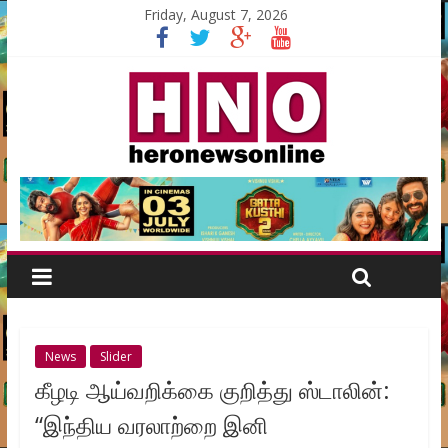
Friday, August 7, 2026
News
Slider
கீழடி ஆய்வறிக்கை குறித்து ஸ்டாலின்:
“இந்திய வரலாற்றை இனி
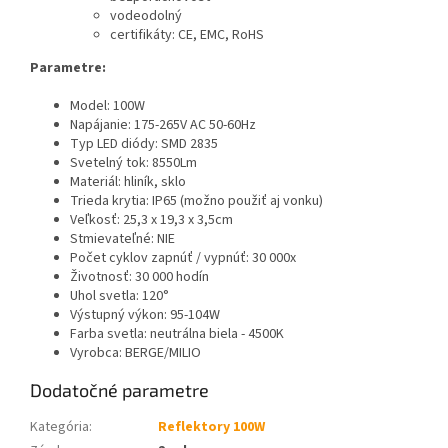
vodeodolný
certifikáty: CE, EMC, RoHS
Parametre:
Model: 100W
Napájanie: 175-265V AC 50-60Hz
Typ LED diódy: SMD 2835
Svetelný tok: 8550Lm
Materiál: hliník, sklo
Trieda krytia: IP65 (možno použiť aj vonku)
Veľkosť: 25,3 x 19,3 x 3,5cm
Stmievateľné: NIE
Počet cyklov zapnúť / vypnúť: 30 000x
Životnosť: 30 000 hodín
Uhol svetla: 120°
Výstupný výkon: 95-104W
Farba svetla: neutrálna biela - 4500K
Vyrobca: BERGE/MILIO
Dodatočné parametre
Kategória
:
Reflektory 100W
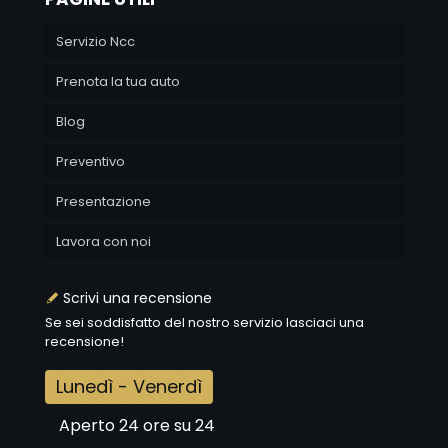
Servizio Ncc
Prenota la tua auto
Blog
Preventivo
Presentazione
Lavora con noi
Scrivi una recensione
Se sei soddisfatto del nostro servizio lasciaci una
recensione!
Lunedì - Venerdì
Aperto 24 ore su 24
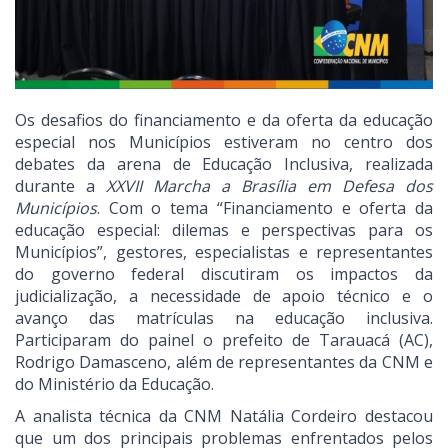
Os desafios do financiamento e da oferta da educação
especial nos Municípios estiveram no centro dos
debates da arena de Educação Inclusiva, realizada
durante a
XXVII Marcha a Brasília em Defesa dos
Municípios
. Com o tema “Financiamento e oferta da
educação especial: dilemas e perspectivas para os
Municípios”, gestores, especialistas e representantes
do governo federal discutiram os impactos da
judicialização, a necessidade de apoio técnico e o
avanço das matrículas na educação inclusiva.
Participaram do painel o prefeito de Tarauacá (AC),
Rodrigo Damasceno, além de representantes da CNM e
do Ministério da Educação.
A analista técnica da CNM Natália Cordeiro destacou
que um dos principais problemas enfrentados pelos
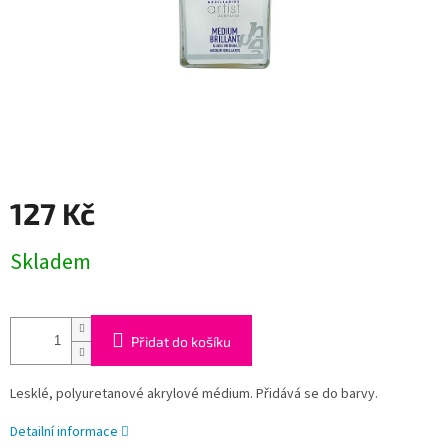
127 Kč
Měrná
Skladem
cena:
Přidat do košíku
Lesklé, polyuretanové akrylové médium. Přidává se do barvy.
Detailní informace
━━━━
▸ Task to carry out
In repeating the entries, exclude the pictures and alter nothing else.

▸ Response
Friday, August 7, 2026
News
Slider
கீழடி ஆய்வறிக்கை குறித்து ஸ்டாலின்:
“இந்திய வரலாற்றை இனி
vodeodolný
certifikáty: CE, EMC, RoHS
Parametre:
Model: 100W
Napájanie: 175-265V AC 50-60Hz
Typ LED diódy: SMD 2835
Svetelný tok: 8550Lm
Materiál: hliník, sklo
Trieda krytia: IP65 (možno použiť aj vonku)
Veľkosť: 25,3 x 19,3 x 3,5cm
Stmievateľné: NIE
Počet cyklov zapnúť / vypnúť: 30 000x
Životnosť: 30 000 hodín
Uhol svetla: 120°
Výstupný výkon: 95-104W
Farba svetla: neutrálna biela - 4500K
Vyrobca: BERGE/MILIO
Dodatočné parametre
Kategória
:
Reflektory 100W
Servizio Ncc
Prenota la tua auto
Blog
Preventivo
Presentazione
Lavora con noi
Scrivi una recensione
Se sei soddisfatto del nostro servizio lasciaci una
recensione!
Lunedì - Venerdì
Aperto 24 ore su 24
Os desafios do financiamento e da oferta da educação
especial nos Municípios estiveram no centro dos
debates da arena de Educação Inclusiva, realizada
durante a
XXVII Marcha a Brasília em Defesa dos
Municípios
. Com o tema “Financiamento e oferta da
educação especial: dilemas e perspectivas para os
Municípios”, gestores, especialistas e representantes
do governo federal discutiram os impactos da
judicialização, a necessidade de apoio técnico e o
avanço das matrículas na educação inclusiva.
Participaram do painel o prefeito de Tarauacá (AC),
Rodrigo Damasceno, além de representantes da CNM e
do Ministério da Educação.
A analista técnica da CNM Natália Cordeiro destacou
que um dos principais problemas enfrentados pelos
127 Kč
Měrná
Skladem
cena:
Přidat do košíku
Lesklé, polyuretanové akrylové médium. Přidává se do barvy.
Detailní informace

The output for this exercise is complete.